Pomyśl nad tym !!!!!! Pozdrawiam

Re: Młoda kotka w nowym domu - prośba o rady!

PostNapisane: Śro paź 17, 2012 19:36
przez Lila84
szkoda właśnie że nie wiedziałaś o tym wcześniej..to typowe dla kotów,tymbardziej kociaków że się wtulaja w ciepełko... A jak czujecie obrzydzenie to nie powinniście mieć kota. Mam taka koleżanke co nie utarzsamiała się z kotem i kota oddała do schroniska bo nikt inny nie chciał. Też nie wpuszczała go do łózka bo niehigienicznie...ale takie osoby nie powinny mieć kotów!
Mam pomysł- zróbcie to raz, dzisiejszej nocy-najwyżej jutro wypierzecie poszewki.A może wam się spodoba.. :D

Re: Młoda kotka w nowym domu - prośba o rady!

PostNapisane: Śro paź 17, 2012 19:43
przez justa.poli
Dziękuję za dotychczasowe rady :)
Legowisko ma przy cieplutkim kaloryferze, dodatkowo osłoniętych mięciutkim materiałem. Może jednak jakaś grzejąca maskotka to dobry pomysł. Muszę tylko to jakoś zorganizować. I będę jej zostawiać zapaloną małą lampkę, żeby nie siedziała w ciemnościach.

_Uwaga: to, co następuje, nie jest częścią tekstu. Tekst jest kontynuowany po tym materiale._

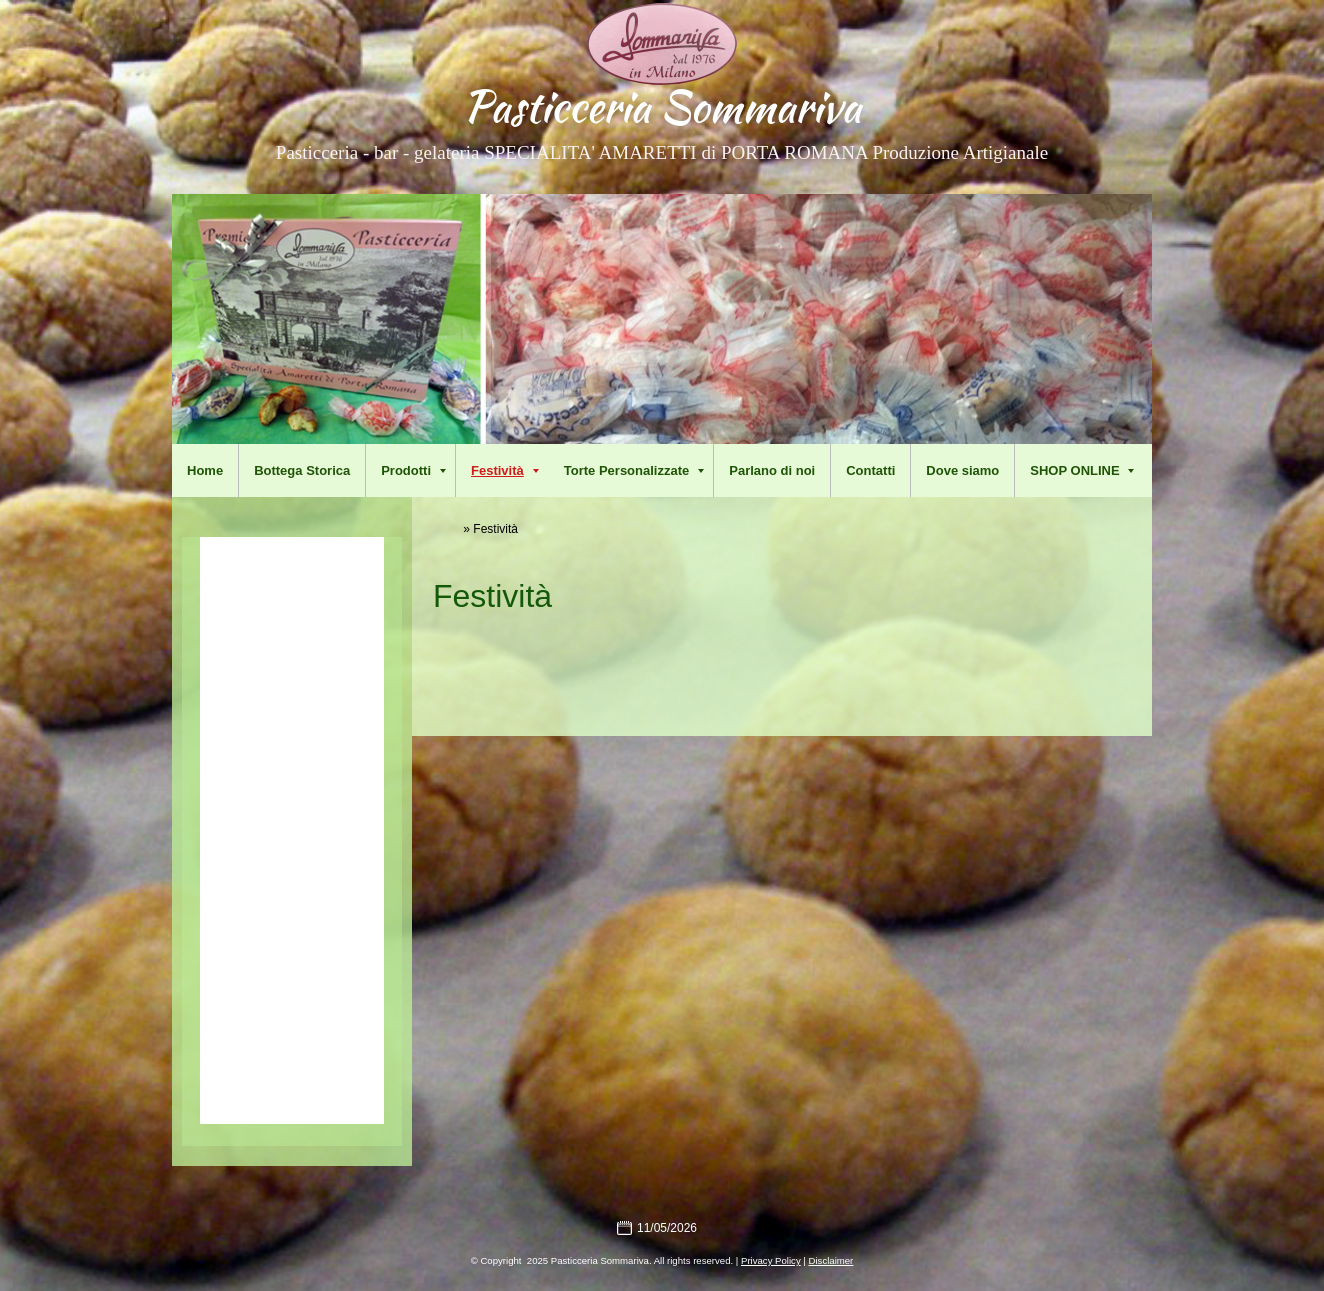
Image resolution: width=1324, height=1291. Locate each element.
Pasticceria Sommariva (662, 106)
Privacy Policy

Sporo czytaliśmy o zwyczajach kotów. Wiem, że podobno kotom nie powinno się niczego zabraniać. Nie znalazłam naukowego potwierdzenia tych badań, ale ok.
My jej nie zabraniamy tych rzeczy w jakiś drastyczny sposób. Po prostu zamykamy drzwi do sypialni i do kuchni. Jak raz udało się jej wślizgnąć między nogami, to po prostu ją wyniosłam. A na stole w salonie ustawiłam taki automatyczny psikacz zapachowy - jak wskakuje, to psika, a kicia wtedy zeskakuje na dół. Myślę, że się nauczy po jakimś czasie.

Lila84 - nie uważam, że osoby, które nie chcą spać z kotem w łóżku nie powinny go mieć. Nie wierzę, że wszyscy posiadacze kotów śpią z nimi, a jeżeli nie, to są złymi właścicielami.

Re: Młoda kotka w nowym domu - prośba o rady!

PostNapisane: Śro paź 17, 2012 19:51
przez gisha
Piszesz ze przygotowywaliście się na przyjęcie Majki ale widocznie za mało :( .
Zastanawiam się po co wam kociak, skoro miejsca, w których duzo się przebywa(kuchnia, sypialnia) są przed nią zamknięte.Majka się zanudzi straszliwie u was,maleńka potrzebuje waszego ciepła i przede wszystkim towarzystwa .Drugiego kociaka nie mozecie przyjąć , biedna koteczka , ,szykuje cie jej taki "zimny wychów" :(
Rozumiem, ze to pierwszy zwierzak w waszym domu i od paru dni dopiero i mam tylko nadzieje ze zakochacie się w koteczce, poznacie jej potrzeby i niedługo znikną wszelkie zakazy bo sami bedziecie potrzebowac jej ciągłej przy was obecnosci. :ok:

Re: Młoda kotka w nowym domu - prośba o rady!

PostNapisane: Śro paź 17, 2012 19:51
przez hutek
a moja kotka śpi w łazience. Łazienka była pierwszym pomieszczeniem które poznała w naszym domu - przez jakiś czas była na kwarantannie i tak zostało do dziś. Kiedy widzi że domownicy szykują się do snu, idzie do łazienki na swoje posłanko i śpi do rana

Re: Młoda kotka w nowym domu - prośba o rady!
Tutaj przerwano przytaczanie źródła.